_EXERCISE DIRECTIONS_
The entries that follow include a run beginning at the line with "Zrób to w ogrodzie przed jesienią" and ending at the line with "Sekret stylu japandi"; restate that run word for word and leave the rest out.

_DATA SUPPLIED_
--

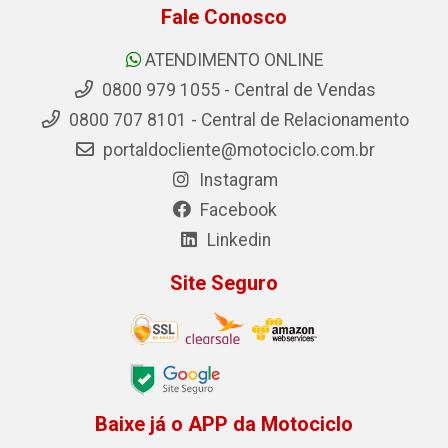
Fale Conosco
ATENDIMENTO ONLINE
0800 979 1055 - Central de Vendas
0800 707 8101 - Central de Relacionamento
portaldocliente@motociclo.com.br
Instagram
Facebook
Linkedin
Site Seguro
Baixe já o APP da Motociclo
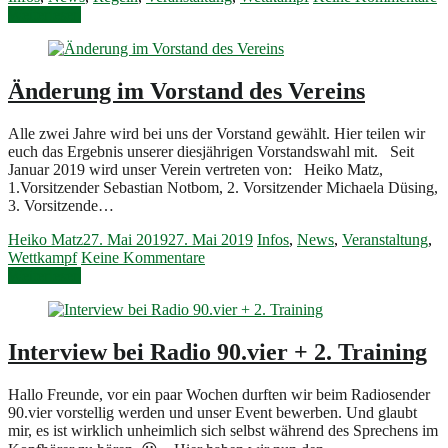
Weiterlesen
Änderung im Vorstand des Vereins
Alle zwei Jahre wird bei uns der Vorstand gewählt. Hier teilen wir
euch das Ergebnis unserer diesjährigen Vorstandswahl mit. Seit
Januar 2019 wird unser Verein vertreten von: Heiko Matz,
1.Vorsitzender Sebastian Notbom, 2. Vorsitzender Michaela Düsing,
3. Vorsitzende…
Heiko Matz
27. Mai 2019
27. Mai 2019
Infos
,
News
,
Veranstaltung
,
Wettkampf
Keine Kommentare
Weiterlesen
Interview bei Radio 90.vier + 2. Training
Hallo Freunde, vor ein paar Wochen durften wir beim Radiosender
90.vier vorstellig werden und unser Event bewerben. Und glaubt
mir, es ist wirklich unheimlich sich selbst während des Sprechens im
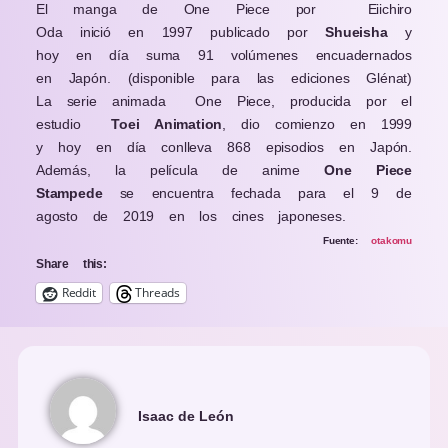
El manga de One Piece por Eiichiro
Oda inició en 1997 publicado por
Shueisha
y
hoy en día suma 91 volúmenes encuadernados
en Japón. (disponible para las ediciones Glénat)
La serie animada One Piece, producida por el
estudio
Toei Animation
, dio comienzo en 1999
y hoy en día conlleva 868 episodios en Japón.
Además, la película de anime
One Piece
Stampede
se encuentra fechada para el 9 de
agosto de 2019 en los cines japoneses.
Fuente
:
otakomu
Share this:
Reddit
Threads
Isaac de León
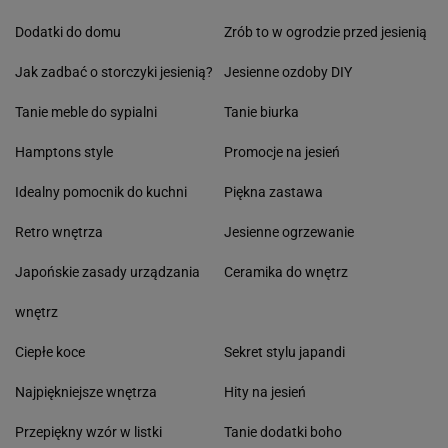
Dodatki do domu
Zrób to w ogrodzie przed jesienią
Jak zadbać o storczyki jesienią?
Jesienne ozdoby DIY
Tanie meble do sypialni
Tanie biurka
Hamptons style
Promocje na jesień
Idealny pomocnik do kuchni
Piękna zastawa
Retro wnętrza
Jesienne ogrzewanie
Japońskie zasady urządzania
Ceramika do wnętrz
wnętrz
Ciepłe koce
Sekret stylu japandi
Najpiękniejsze wnętrza
Hity na jesień
Przepiękny wzór w listki
Tanie dodatki boho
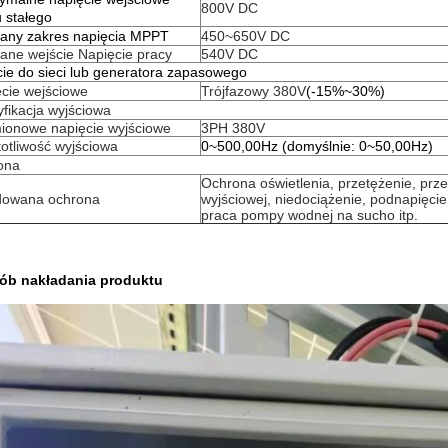
800V DC
 stałego
cany zakres napięcia MPPT
450~650V DC
ane wejście Napięcie pracy
540V DC
ie do sieci lub generatora zapasowego
cie wejściowe
Trójfazowy 380V
(-15%~30%)
fikacja wyjściowa
ionowe napięcie wyjściowe
3PH 380V
otliwość wyjściowa
0~500,00Hz (domyślnie: 0~50,00Hz)
ona
Ochrona oświetlenia, przetężenie, przep
owana ochrona
wyjściowej, niedociążenie, podnapięcie
praca pompy wodnej na sucho itp.
ób nakładania produktu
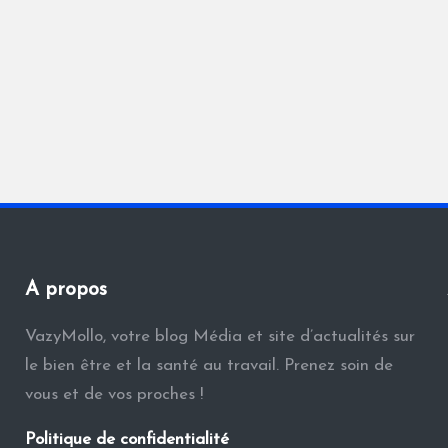
A propos
VazyMollo, votre blog Média et site d’actualités sur
le bien être et la santé au travail. Prenez soin de
vous et de vos proches !
Politique de confidentialité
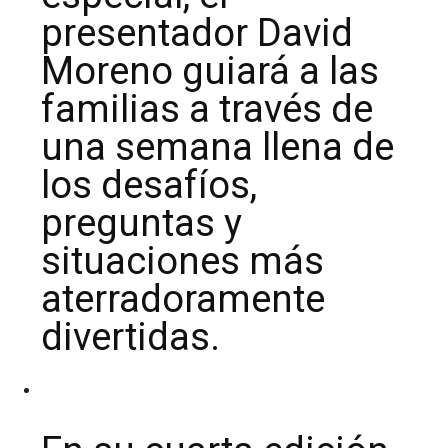
presentador David
Moreno guiará a las
familias a través de
una semana llena de
los desafíos,
preguntas y
situaciones más
aterradoramente
divertidas.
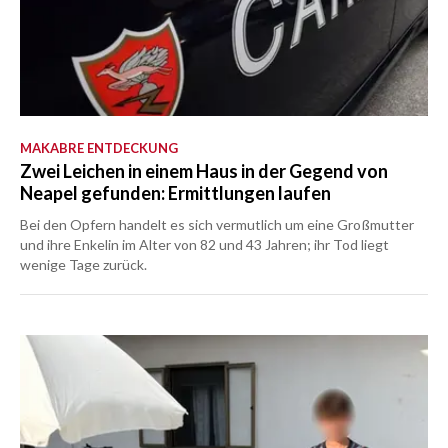
MAKABRE ENTDECKUNG
Zwei Leichen in einem Haus in der Gegend von
Neapel gefunden: Ermittlungen laufen
Bei den Opfern handelt es sich vermutlich um eine Großmutter
und ihre Enkelin im Alter von 82 und 43 Jahren; ihr Tod liegt
wenige Tage zurück.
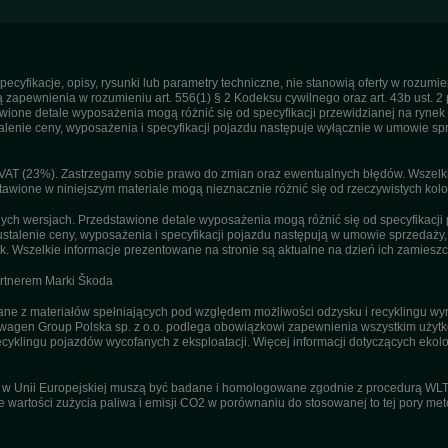
pecyfikacje, opisy, rysunki lub parametry techniczne, nie stanowią oferty w rozum
apewnienia w rozumieniu art. 556(1) § 2 Kodeksu cywilnego oraz art. 43b ust. 2 
ne detale wyposażenia mogą różnić się od specyfikacji przewidzianej na rynek p
enie ceny, wyposażenia i specyfikacji pojazdu następuje wyłącznie w umowie sp
T (23%). Zastrzegamy sobie prawo do zmian oraz ewentualnych błędów. Wszelkie 
tawione w niniejszym materiale mogą nieznacznie różnić się od rzeczywistych kolor
h wersjach. Przedstawione detale wyposażenia mogą różnić się od specyfikacji 
stalenie ceny, wyposażenia i specyfikacji pojazdu następują w umowie sprzedaży
. Wszelkie informacje prezentowane na stronie są aktualne na dzień ich zamieszc
artnerem Marki Škoda
 z materiałów spełniających pod względem możliwości odzysku i recyklingu wym
agen Group Polska sp. z o.o. podlega obowiązkowi zapewnienia wszystkim użyt
ecyklingu pojazdów wycofanych z eksploatacji. Więcej informacji dotyczących ekolo
u w Unii Europejskiej muszą być badane i homologowane zgodnie z procedurą WL
ne wartości zużycia paliwa i emisji CO2 w porównaniu do stosowanej to tej pory m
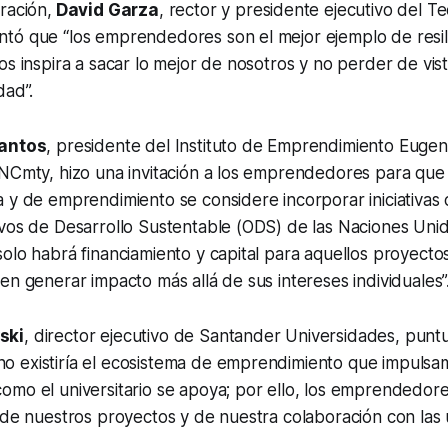
ración,
David Garza
, rector y presidente ejecutivo del T
tó que “los emprendedores son el mejor ejemplo de resili
os inspira a sacar lo mejor de nosotros y no perder de vis
dad”.
Santos
, presidente del Instituto de Emprendimiento Euge
INCmty, hizo una invitación a los emprendedores para que
 y de emprendimiento se considere incorporar iniciativas
vos de Desarrollo Sustentable (ODS) de las Naciones Unida
olo habrá financiamiento y capital para aquellos proyect
en generar impacto más allá de sus intereses individuales”
ski
, director ejecutivo de Santander Universidades, puntu
 existiría el ecosistema de emprendimiento que impuls
mo el universitario se apoya; por ello, los emprendedore
 de nuestros proyectos y de nuestra colaboración con las 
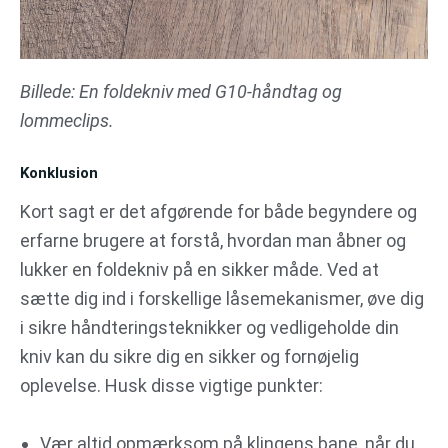
Billede: En foldekniv med G10-håndtag og
lommeclips.
Konklusion
Kort sagt er det afgørende for både begyndere og
erfarne brugere at forstå, hvordan man åbner og
lukker en foldekniv på en sikker måde. Ved at
sætte dig ind i forskellige låsemekanismer, øve dig
i sikre håndteringsteknikker og vedligeholde din
kniv kan du sikre dig en sikker og fornøjelig
oplevelse. Husk disse vigtige punkter:
Vær altid opmærksom på klingens bane, når du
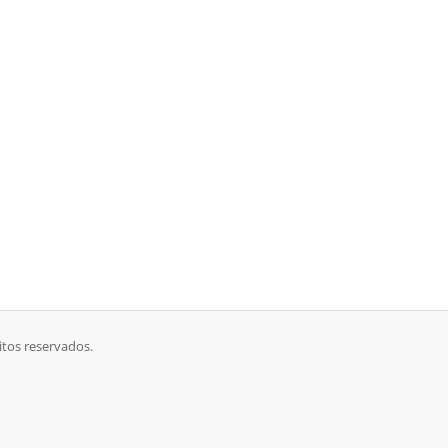
itos reservados.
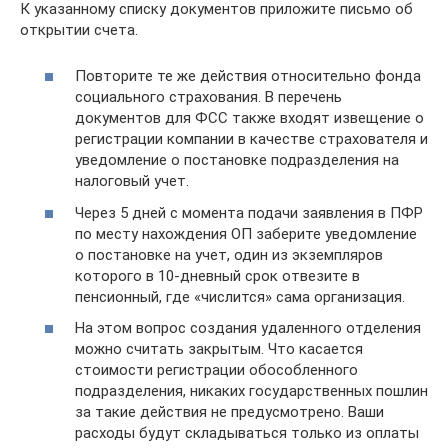
К указанному списку документов приложите письмо об
открытии счета.
Повторите те же действия относительно фонда
социального страхования. В перечень
документов для ФСС также входят извещение о
регистрации компании в качестве страхователя и
уведомление о постановке подразделения на
налоговый учет.
Через 5 дней с момента подачи заявления в ПФР
по месту нахождения ОП заберите уведомление
о постановке на учет, один из экземпляров
которого в 10-дневный срок отвезите в
пенсионный, где «числится» сама организация.
На этом вопрос создания удаленного отделения
можно считать закрытым. Что касается
стоимости регистрации обособленного
подразделения, никаких государственных пошлин
за такие действия не предусмотрено. Ваши
расходы будут складываться только из оплаты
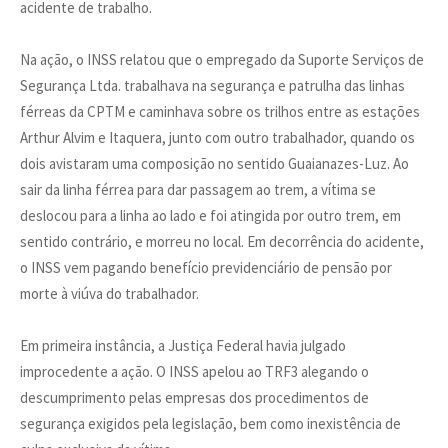
acidente de trabalho.
Na ação, o INSS relatou que o empregado da Suporte Serviços de
Segurança Ltda. trabalhava na segurança e patrulha das linhas
férreas da CPTM e caminhava sobre os trilhos entre as estações
Arthur Alvim e Itaquera, junto com outro trabalhador, quando os
dois avistaram uma composição no sentido Guaianazes-Luz. Ao
sair da linha férrea para dar passagem ao trem, a vítima se
deslocou para a linha ao lado e foi atingida por outro trem, em
sentido contrário, e morreu no local. Em decorrência do acidente,
o INSS vem pagando benefício previdenciário de pensão por
morte à viúva do trabalhador.
Em primeira instância, a Justiça Federal havia julgado
improcedente a ação. O INSS apelou ao TRF3 alegando o
descumprimento pelas empresas dos procedimentos de
segurança exigidos pela legislação, bem como inexistência de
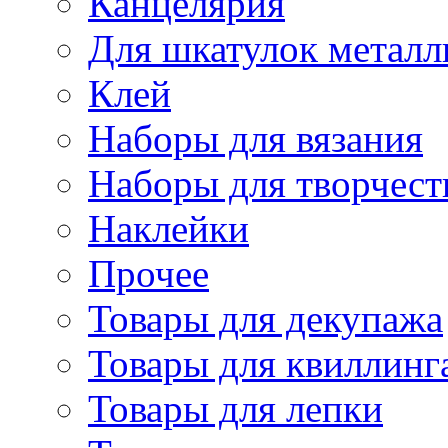
Канцелярия
Для шкатулок металл
Клей
Наборы для вязания
Наборы для творчест
Наклейки
Прочее
Товары для декупажа
Товары для квиллинг
Товары для лепки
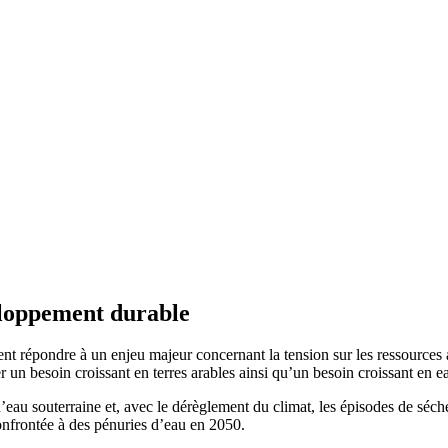
eloppement durable
ent répondre à un enjeu majeur concernant la tension sur les ressource
n besoin croissant en terres arables ainsi qu’un besoin croissant en eau
eau souterraine et, avec le dérèglement du climat, les épisodes de séche
nfrontée à des pénuries d’eau en 2050.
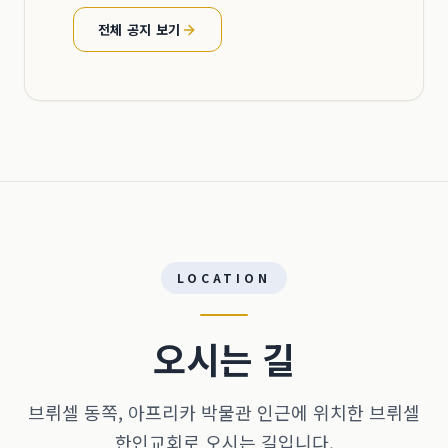
전체 공지 보기
LOCATION
오시는 길
브뤼셀 동쪽, 아프리카 박물관 인근에 위치한 브뤼셀
한인교회로 오시는 길입니다.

--

_EXERCISE OUTPUT_
Zrób to w ogrodzie przed jesienią
Jak zadbać o storczyki jesienią?
Jesienne ozdoby DIY
Tanie meble do sypialni
Tanie biurka
Hamptons style
Promocje na jesień
Idealny pomocnik do kuchni
Piękna zastawa
Retro wnętrza
Jesienne ogrzewanie
Japońskie zasady urządzania
Ceramika do wnętrz
wnętrz
Ciepłe koce
Sekret stylu japandi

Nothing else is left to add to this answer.